▶ Work required
The data that follows is to be copied exactly, with each image removed.

___ Records for the exercise ___

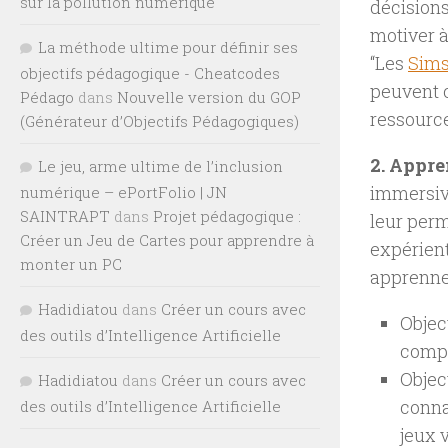
sur la pollution numérique
décisions
motiver 
La méthode ultime pour définir ses
“Les
Sim
objectifs pédagogique - Cheatcodes
peuvent c
Pédago
dans
Nouvelle version du GOP
ressources
(Générateur d’Objectifs Pédagogiques)
2. Appre
Le jeu, arme ultime de l’inclusion
immersive
numérique – ePortFolio | JN
SAINTRAPT
dans
Projet pédagogique :
leur per
Créer un Jeu de Cartes pour apprendre à
expérient
monter un PC
apprennen
Hadidiatou
dans
Créer un cours avec
Objec
des outils d’Intelligence Artificielle
compr
Objec
Hadidiatou
dans
Créer un cours avec
conna
des outils d’Intelligence Artificielle
jeux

___

▶ Task answer
sur la pollution numérique
décisions
motiver 
La méthode ultime pour définir ses
“Les
Sim
objectifs pédagogique - Cheatcodes
peuvent c
Pédago
dans
Nouvelle version du GOP
ressources
(Générateur d’Objectifs Pédagogiques)
2. Appre
Le jeu, arme ultime de l’inclusion
immersive
numérique – ePortFolio | JN
SAINTRAPT
dans
Projet pédagogique :
leur per
Créer un Jeu de Cartes pour apprendre à
expérient
monter un PC
apprennen
Hadidiatou
dans
Créer un cours avec
Objec
des outils d’Intelligence Artificielle
compr
Objec
Hadidiatou
dans
Créer un cours avec
conna
des outils d’Intelligence Artificielle
jeux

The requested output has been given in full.